Depuis toujours, le lac dans lequel je suis née me révèle mes secrets.
Je m’assois près de lui et sa mouvance réveille ma mémoire originelle. Un mystérieux écho surgit des flots. Une voix primitive se manifeste des profondeurs. Le lac me rappelle mes exploits et mes erreurs. C’est une puissance millénaire qui m’invite à plonger dans mes vies futures et antérieures.

Mon lac connaît ma chanson, mes pièges, mon prochain prénom. Il répond à mes énigmes, me donne l’heure exacte de toutes mes métamorphoses. Il me répète souvent que je suis liée aux beautés du monde, à la splendeur du Nord et à celle des aurores, que j’appartiens à la magnificence de ma région.

Enfant de village, de chalets et de feux de camp, je suis parfois obligée d’entreprendre de longs voyages. Je quitte les miens et prends le large pour embrasser mon destin. Je fais de nombreux détours à la recherche de la femme que je veux être.

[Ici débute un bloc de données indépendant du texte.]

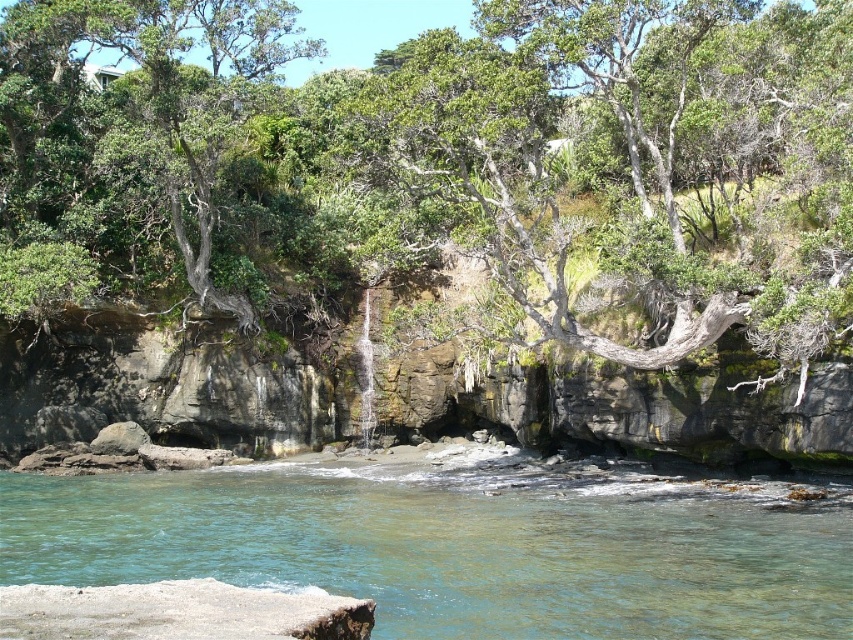 You are standing at the edge of the cliff overlooking the coastal scene. You notice a green leafy tree at center and clear water at lower center. Which object would appear closer to you in terms of size when viewed from your vantage point?

The green leafy tree at center appears larger in size compared to the clear water at lower center, so it would look closer to you when viewed from the cliff edge.

You are standing at the edge of the cliff in the coastal scene. You see a point marked at coordinates [469,157]. What object is located at that point?

The point at coordinates [469,157] corresponds to the green leafy tree at center.

You are standing at the edge of the cliff looking down at the clear water at lower center and the green leafy tree at center. Which object is positioned to the right when viewed from your perspective?

The green leafy tree at center is to the right of the clear water at lower center when viewed from the cliff edge.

Je suis tiraillée entre le lac de mon enfance et le centre-ville de mes ambitions.

La grande ville me donne ce dont j’ai besoin pour réaliser mon idéal, mais ici, mon lien avec la nature est rompu. Je n’entends plus ma voix. Ma parole se perd dans le bruit, l’agitation et la cacophonie. J’ai du mal à discuter avec moi-même, à écouter mes intuitions, à formuler mes prières. En ville, tout m’interrompt. La nuit y est si claire que je n’arrive plus à décrypter le ciel. Les étoiles sont pâles, illisibles. Le bitume est silencieux. Les arbres ne m’envoient jamais la main. Le ciment et la brique ne me révèlent rien. Je ne comprends pas le langage des pierres. Dénaturée, loin de mes repères, je suis comme une fillette qui n’entend plus la voix de sa mère.

Mais l’exil m’a sauvée.

Je pleurais dans la cendre lorsque j’ai vu les contours d’un nouveau dessein. Je me suis relevée. J’ai dépoussiéré ma jupe. J’ai fait mes cartons, pris mes pinceaux et repeint la toile de ma vie en utilisant des formes et des couleurs qui n’existent pas ailleurs.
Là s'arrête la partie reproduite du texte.